Energy storage devices are starting to be more widely used, especially when there is a priority for renewable energy sources and where the use of solar photovoltaic (PV) and other energy collecting systems have the potential to produce more energy than a facility can utilize in real time.
Energy storage options
There are several ways ESSs can be utilized. Battery energy storage systems (BESSs) can be operated in a grid-tied mode or as part of a microgrid to provide power during grid failure. The electrical design and associated components will change based on the assets utilized, code requirements, interconnection to the grid, and distribution methodology.
In a grid-tied operation, the storage system is programmed to charge and discharge at various times to help with load shedding and demand response. Typically, the system will discharge the storage system during times of high demand or when on-site production is low to help reduce the energy usage and cost of the facility. Even though this sounds like a simplistic concept, it is a complex technology and feat as demand, production, and storage are all monitored and controlled. The controller is constantly trying to optimize its decisions — charge, discharge, or do nothing — aiming to maximize economic benefits based on the available energy assets. This is one of the most challenging aspects of installing an ESS.
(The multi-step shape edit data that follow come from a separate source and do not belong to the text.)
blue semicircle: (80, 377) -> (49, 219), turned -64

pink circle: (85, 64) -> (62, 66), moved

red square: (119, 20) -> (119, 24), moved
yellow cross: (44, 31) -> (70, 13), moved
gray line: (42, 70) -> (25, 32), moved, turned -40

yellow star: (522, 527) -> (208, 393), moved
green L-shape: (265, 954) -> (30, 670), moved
In contrast, the ESS could be incorporated into a microgrid. In a microgrid design, the storage system would act as a buffer for one or more on-site power generating devices (e.g., traditional generator, fuel cell, solar PV, wind turbine, CHP, etc.) and interact with the traditional utility source, helping the microgrid controller to balance power production and demand more effectively. The microgrid system is significantly more complex as the system constantly works to balance all resources and demands on the system; however, it can also provide a very high level of resiliency that could allow operation without utility power for long durations of time.
Design decisions
Careful consideration of the electrical distribution system should be taken when implementing an ESS to maximize the effectiveness of generation and storage. A connection on the main switchgear creates a cohesive system with the most flexibility. However, this may not be the optimal solution for an existing building. Existing electrical services require tailored solutions to meet the needs of a given building.
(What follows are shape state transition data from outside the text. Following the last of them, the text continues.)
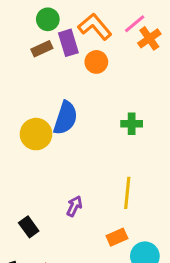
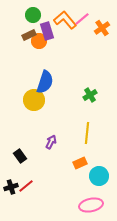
pink line: (135, 24) -> (82, 19), moved
orange circle: (96, 62) -> (39, 41), moved
green cross: (132, 124) -> (90, 95), moved, turned -32
yellow circle: (36, 134) -> (34, 100), moved

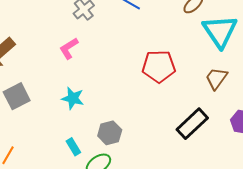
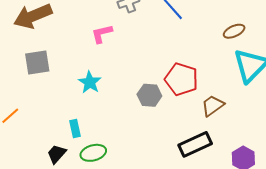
brown trapezoid: (216, 78) -> (213, 106), moved
gray hexagon: (110, 133) -> (149, 95), moved

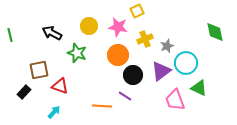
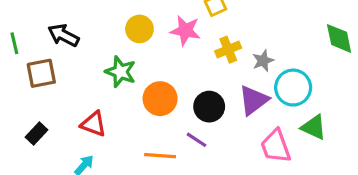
black arrow: (52, 33) -> (63, 35), moved
orange circle: (118, 55) -> (160, 99), moved
brown square: (39, 70) -> (41, 73), moved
One limitation of the ESS that should be acknowledged is that the round-trip efficiency of storage and retrieval processes causes energy losses. Battery storage systems’ round-trip efficiency ranges between 85% and 95%, but losses to heat and parasitic loads are the current hurdles. This hurts the site’s energy usage. All the constraints of the ESS require ongoing technology advancements, optimization, and planning to ensure the demand can be accommodated by the equipment and the design.
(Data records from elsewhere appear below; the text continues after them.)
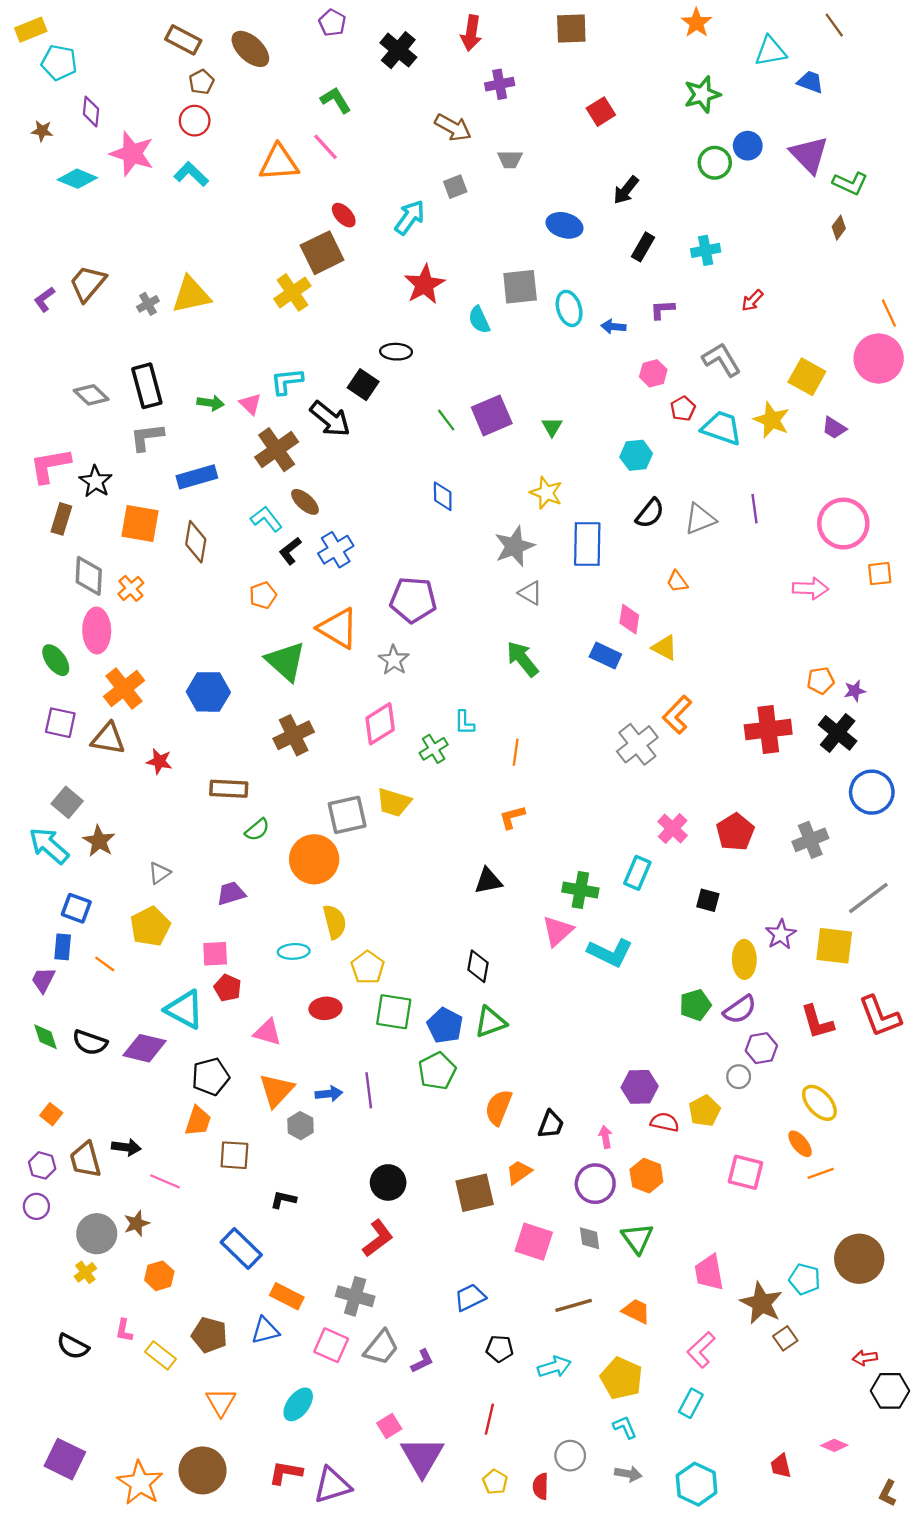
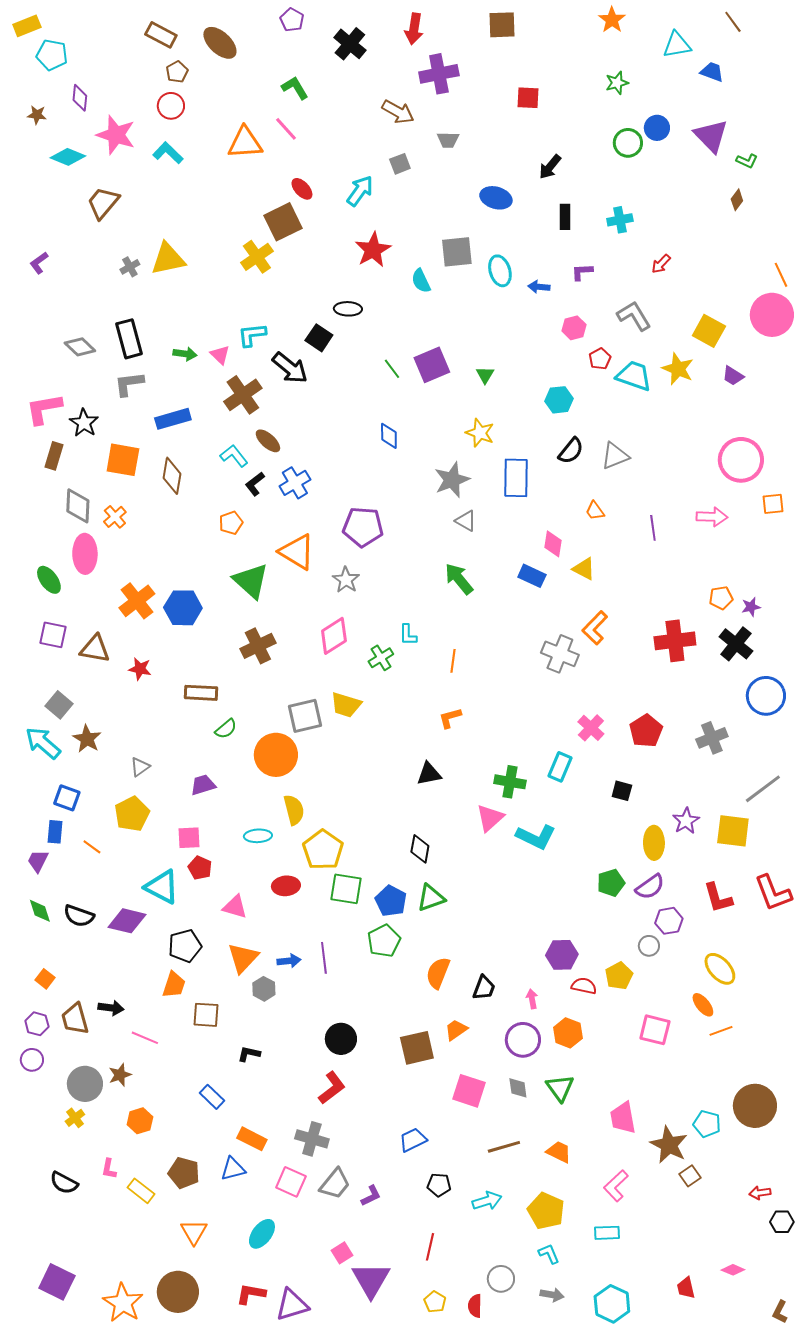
purple cross: (500, 84) -> (439, 74), size x1.5
green star: (702, 94) -> (617, 83), size x0.7
red square: (601, 112) -> (528, 98), turned 35
green L-shape: (850, 183) -> (747, 161), size x0.7
black rectangle: (643, 247) -> (565, 217), turned -30
brown trapezoid: (88, 283) -> (103, 203), moved
purple line: (755, 509) -> (653, 528), moved
orange cross: (124, 689) -> (137, 601), moved
gray cross: (637, 744) -> (560, 654), turned -30
yellow pentagon: (368, 967) -> (323, 850), size x1.4
blue rectangle: (241, 1248) -> (212, 1097), size x0.7
black hexagon: (890, 1391) -> (782, 1222), size x0.7
cyan rectangle: (691, 1403) -> (607, 1233), turned 60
And let’s not forget about the code requirements, opportunities, and constraints for the utilization of ESSs. Battery storage has been in NFPA 70 (National Electrical Code) for decades, but it wasn’t until 2016 when NFPA 855, Standard for the Installation of Stationary Energy Storage Systems, was initiated with the first edition issued by the Standards Council in 2019. (Fun fact: Lore says that the standard number “855” was created because it looked like “ESS”). This document focuses solely on ESSs and provides minimum requirements for mitigating the hazards associated with ESS.
This standard works in conjunction with other codes such as: the NEC; NFPA 99, Health Care Code; NFPA 110, Standard for Emergency and Standby Power Systems; and NFPA 111, Stored Electrical Energy Emergency and Standby Power Systems. Each iteration of these documents continues to refine and address how these storage systems have evolved and how adherence to energy constraints has modified acceptability and design opportunities. We would strongly suggest picking up a copy of each of these documents and reading through the “Origin and Development” chapter of each code or standard. It helps paint a picture of how far we have come from an energy distribution perspective and creates context on how to understand where an ESS is acceptable by code. And, as always, it is important to understand which codes and standards are adopted, modified, and enforced in each jurisdiction and how energy targets for states and jurisdictions interact with these requirements.
ESS appeal
So, with some of these constraints and limitations, what is the allure of utilizing an ESS? The potential to offset energy costs and boost resilience, especially with the increase in natural disasters, power outages, and other emergencies, is a solid start. Standalone systems are typically not practical yet (due to the large capacity and duration many facilities would need to operate solely on an ESS), but pairing an ESS with conventional energy sources reduces utility costs and limits fuel consumption.
But not everyone is jumping on the ESS bandwagon. Initial costs are still high, and return on investment (ROI) is often long without external incentives. Not only is the cost high but the technology to control the system is also still relatively new, scaring some away until the technology is further developed. The new Inflation Reduction Act (IRA) Section 48 Investment Tax Credit (EITC) now expands the projects and credit thresholds to include energy storage technology if the construction begins by Jan. 1, 2025. This enables non-taxable entities to get a tax refund.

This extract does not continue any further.